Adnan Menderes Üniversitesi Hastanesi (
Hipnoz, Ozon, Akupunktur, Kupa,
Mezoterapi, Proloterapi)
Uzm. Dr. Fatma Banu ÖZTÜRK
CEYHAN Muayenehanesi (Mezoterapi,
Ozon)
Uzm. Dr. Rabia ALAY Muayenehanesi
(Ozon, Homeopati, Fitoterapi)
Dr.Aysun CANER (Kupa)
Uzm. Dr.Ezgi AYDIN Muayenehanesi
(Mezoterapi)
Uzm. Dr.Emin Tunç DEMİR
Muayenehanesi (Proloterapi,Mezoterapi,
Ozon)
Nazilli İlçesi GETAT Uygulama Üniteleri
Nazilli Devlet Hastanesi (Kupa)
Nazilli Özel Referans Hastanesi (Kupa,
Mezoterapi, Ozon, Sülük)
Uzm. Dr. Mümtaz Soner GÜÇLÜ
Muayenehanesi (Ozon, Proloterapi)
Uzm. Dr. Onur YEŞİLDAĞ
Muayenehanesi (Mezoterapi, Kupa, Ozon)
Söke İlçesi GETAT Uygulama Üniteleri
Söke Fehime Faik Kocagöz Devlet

───

▸ WHAT THE TASK ASKS: In the reply, include exactly the lines from the beginning of the entries above through the line holding "Uzm. Dr.Ezgi AYDIN Muayenehanesi", and nothing besides.

▸ RESPONSE BOX:
Adnan Menderes Üniversitesi Hastanesi (
Hipnoz, Ozon, Akupunktur, Kupa,
Mezoterapi, Proloterapi)
Uzm. Dr. Fatma Banu ÖZTÜRK
CEYHAN Muayenehanesi (Mezoterapi,
Ozon)
Uzm. Dr. Rabia ALAY Muayenehanesi
(Ozon, Homeopati, Fitoterapi)
Dr.Aysun CANER (Kupa)
Uzm. Dr.Ezgi AYDIN Muayenehanesi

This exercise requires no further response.